Purpose: HANAC syndrome is an autosomal dominant hereditary angiopathy with nephropathy, aneurysms, and muscle cramps and occasional visual problems. People with HANAC syndrome can also experience occasional visual problems due to arterial retinal tortuosity, cataract or Axenfeld-Rieger abnormalities. It has been shown that a mutation in the gene COL4A1 is responsible for these symptoms. COL4A1 gene codes for a subtype of collagen protein mainly located in the basement membrane surrounding blood vessels. The purpose of this study was to analyze the retinal phenotype of a COL4A1 mutant mouse in order to better understand the disease physiopathology.

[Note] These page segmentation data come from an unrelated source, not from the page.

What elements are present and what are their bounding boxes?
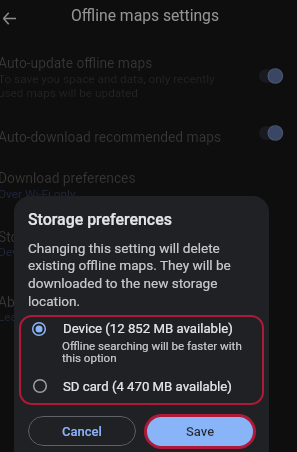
button[interactable]: Back (0, 9, 19, 28)
staticText: Cancel (62, 424, 102, 439)
staticText: Storage (0, 229, 46, 245)
staticText: Download preferences (0, 170, 136, 186)
staticText: Auto-update offline maps (0, 55, 153, 71)
button[interactable]: Cancel (28, 416, 136, 446)
button[interactable] (22, 317, 259, 365)
staticText: Auto-download recommended maps (0, 129, 222, 145)
staticText: Over Wi-Fi only (0, 187, 76, 201)
staticText: Offline searching will be faster with th… (62, 339, 248, 365)
staticText: Learn more (0, 310, 58, 324)
button[interactable]: Toggle (259, 68, 283, 84)
staticText: Save (186, 424, 215, 439)
button[interactable] (22, 372, 259, 398)
staticText: SD card (4 470 MB available) (63, 379, 232, 394)
staticText: About (0, 294, 35, 310)
button[interactable]: Save (147, 417, 253, 446)
staticText: Device (0, 245, 33, 259)
button[interactable]: Toggle (259, 125, 283, 141)
staticText: Changing this setting will delete existi… (28, 240, 234, 309)
staticText: Device (12 852 MB available) (63, 321, 233, 336)
staticText: Storage preferences (28, 210, 172, 229)
staticText: Offline maps settings (71, 6, 220, 24)
staticText: To save you space and data, only recentl… (0, 72, 220, 100)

Methods: Homozygote and heterozygote Col4a1 deficient mice were characterized functionally by electroretinogram, and their retina was examined by ocular coherence tomography (OCT),Scanning Laser Ophthalmoscope ( SLO) and Micron III. Following the animal sacrifice, blood vessels were stained on the flat-mounted retina to reconstitute the vascular network for subsequent automated analysis by the ImageJ software. Some retinal pieces were processed for ultrastructural examination.

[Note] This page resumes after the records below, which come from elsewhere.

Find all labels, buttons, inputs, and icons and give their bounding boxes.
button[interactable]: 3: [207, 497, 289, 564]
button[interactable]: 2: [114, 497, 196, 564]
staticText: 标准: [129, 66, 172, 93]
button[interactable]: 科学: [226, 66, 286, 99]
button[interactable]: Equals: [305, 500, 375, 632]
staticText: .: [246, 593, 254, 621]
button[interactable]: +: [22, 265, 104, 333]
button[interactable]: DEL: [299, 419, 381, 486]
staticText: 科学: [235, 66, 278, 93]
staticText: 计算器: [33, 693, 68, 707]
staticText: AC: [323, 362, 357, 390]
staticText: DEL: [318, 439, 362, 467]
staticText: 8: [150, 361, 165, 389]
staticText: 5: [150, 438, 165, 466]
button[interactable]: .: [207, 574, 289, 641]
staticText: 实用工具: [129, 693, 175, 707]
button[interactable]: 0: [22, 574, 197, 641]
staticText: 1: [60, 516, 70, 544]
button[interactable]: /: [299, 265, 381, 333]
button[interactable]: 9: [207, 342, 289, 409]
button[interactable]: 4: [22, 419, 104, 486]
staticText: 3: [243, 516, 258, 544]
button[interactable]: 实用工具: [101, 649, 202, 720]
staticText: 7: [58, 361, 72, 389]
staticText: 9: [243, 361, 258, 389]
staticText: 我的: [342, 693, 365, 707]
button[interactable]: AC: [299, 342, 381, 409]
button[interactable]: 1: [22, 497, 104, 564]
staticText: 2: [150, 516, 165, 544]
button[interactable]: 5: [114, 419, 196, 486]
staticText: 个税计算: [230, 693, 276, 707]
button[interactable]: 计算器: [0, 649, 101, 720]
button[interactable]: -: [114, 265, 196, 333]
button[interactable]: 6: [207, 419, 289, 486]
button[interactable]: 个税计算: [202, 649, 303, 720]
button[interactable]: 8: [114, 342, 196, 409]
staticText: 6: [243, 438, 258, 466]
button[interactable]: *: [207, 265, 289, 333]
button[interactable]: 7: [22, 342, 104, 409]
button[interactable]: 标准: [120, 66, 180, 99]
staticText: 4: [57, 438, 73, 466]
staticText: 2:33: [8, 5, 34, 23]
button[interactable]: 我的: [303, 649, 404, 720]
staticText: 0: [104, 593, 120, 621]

Results: At the functional level, the electroretinogram did show a decrease in heterozygote animals, the number of animals were too small for statistical analyses in homozygotes. Homozygote mice displayed local thinning of the retina when examined by OCT. Eye fundus examination showed depigmented areas and arteriolar tortuosity. In some animals, a breakdown of the hematoretinal barrier was indicated by fluorescein angiography. When the vascular network was quantified on retinal flatmounts, theblood vessel length was increased in transgenic animals, density of vessel branching was greater and finally, the squared curvature, an indicator of vessel tortuosity, was significantly enlarged in mutant mice. When examined at the ultrastructural level, blood vessel exhibited local thinning of the basement membrane in both heterozygote and homozygote animals.

Conclusions: This mutant mouse apparently reproduces many features of the human disease, suggesting it will provide an adequate model to investigate the retinal pathophysiology of HANAC syndrome. Further investigations will enlarged the mouse populations and will reiterate the study at different ages to further define the consequence of the blood vessel alteration. This new model could be therefore become interesting to assess potential treatments.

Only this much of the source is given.